Bei einer Notlage sind die WHO-Mitglieder vor allem dazu verpflichtet, ihre Maßnahmen zu koordinieren. Das hat einen einfachen und wichtigen Hintergrund, wie WHO-Nothilfekoordinator Michael Ryan erklärt: "Wenn jedes Land seine eigenen Maßnahmen verhängt, kann das das Rezept für ein Desaster sein, etwa wirtschaftlich."

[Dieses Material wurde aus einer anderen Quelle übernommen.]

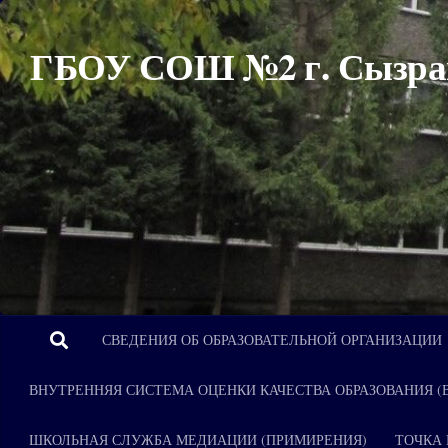
Перейти к содержимому
ГБОУ СОШ №2 г. Сызра
СВЕДЕНИЯ ОБ ОБРАЗОВАТЕЛЬНОЙ ОРГАНИЗАЦИИ
ВНУТРЕННЯЯ СИСТЕМА ОЦЕНКИ КАЧЕСТВА ОБРАЗОВАНИЯ (
ШКОЛЬНАЯ СЛУЖБА МЕДИАЦИИ (ПРИМИРЕНИЯ)
ТОЧКА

Allerdings kann die WHO grundsätzlich nur Empfehlungen aussprechen. Diese sind nicht rechtlich bindend. Jede Regierung kann souverän entscheiden, ob sie den Empfehlungen folgen will, oder diese ignoriert. Von den UN-Mitgliedstaaten wird aber erwartet, dass sie diesen Empfehlungen - beispielsweise Reisebeschränkungen für ganze Landstriche für gewisse Personengruppen, etwa Schwangere im Fall Zika - folgen. Die WHO gibt auch Empfehlungen darüber ab, welche Maßnahmen nicht ergriffen werden sollten, oder gar überflüssig sind. Insgesamt soll somit ein Über- oder Unterreagieren von Staaten verhindert werden.

Wann wurden die letzten Gesundheitsnotstände erklärt?

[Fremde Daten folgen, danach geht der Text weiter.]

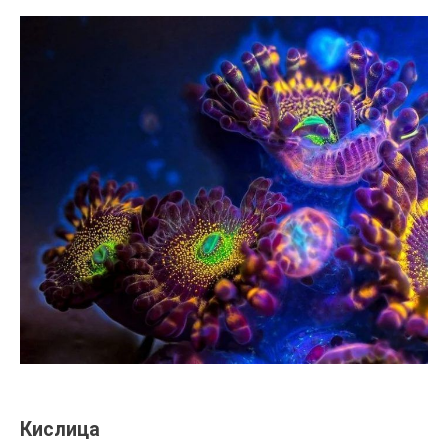
Кислица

Die Mitgliedsstaaten der WHO einigten sich 2005 auf das Instrument des Gesundheitsnotstandes, wenn eine Seuche mehrere Länder bedroht und eine koordinierte internationale Antwort erforderlich ist. Seitdem gab es fünf Fälle:

  • Ebola, 2019: Die lebensgefährliche Krankheit ist in einer Grenzregion des Kongo auch nach über einem Jahr Einsatz von medizinischen Fachkräften noch nicht gestoppt. Neuansteckungen können in der prekären Sicherheitslage nicht verhindert werden. Mehr als 2.200 Menschen sind schon ums Leben gekommen.
  • Zika, 2016: Allein in Brasilien sollen sich damals mehr als eine Million Menschen infiziert haben. Eine Infektion mit dem vor mehr als 70 Jahren erstmals in Uganda entdeckten Virus kann bei Neugeborenen zu Schädelmissbildungen führen.
  • Ebola, 2014: Es war der bisher folgenschwerste bekannte Ausbruch von Ebola-Fieber in der Geschichte. In Westafrika erkrankten mehr als 28.000 Menschen, mehr als 11.000 starben. Vor allem Guinea, Liberia und Sierra Leone waren betroffen.
  • Polio, 2014: Der Notfall wegen der Kinderlähmung dauert - anders als die anderen, die die WHO nach der Eindämmung aufhob - bis heute an. Eine Übertragung der Polio-Erreger gab es 2018 und 2019 nur in Afghanistan und Pakistan.
  • Schweinegrippe, 2009: Der neuartige H1N1-Subtyp verursacht eine Grippe-Epidemie mit etlichen Todesfällen. Ihren Ursprung hat sie in Mexiko. Das Robert Koch-Institut schätzt, dass damals in Deutschland rund 350 Menschen wegen der Pandemie starben. Heute ist die Schweinegrippe Teil der saisonalen Grippe, für die es Impfungen gibt.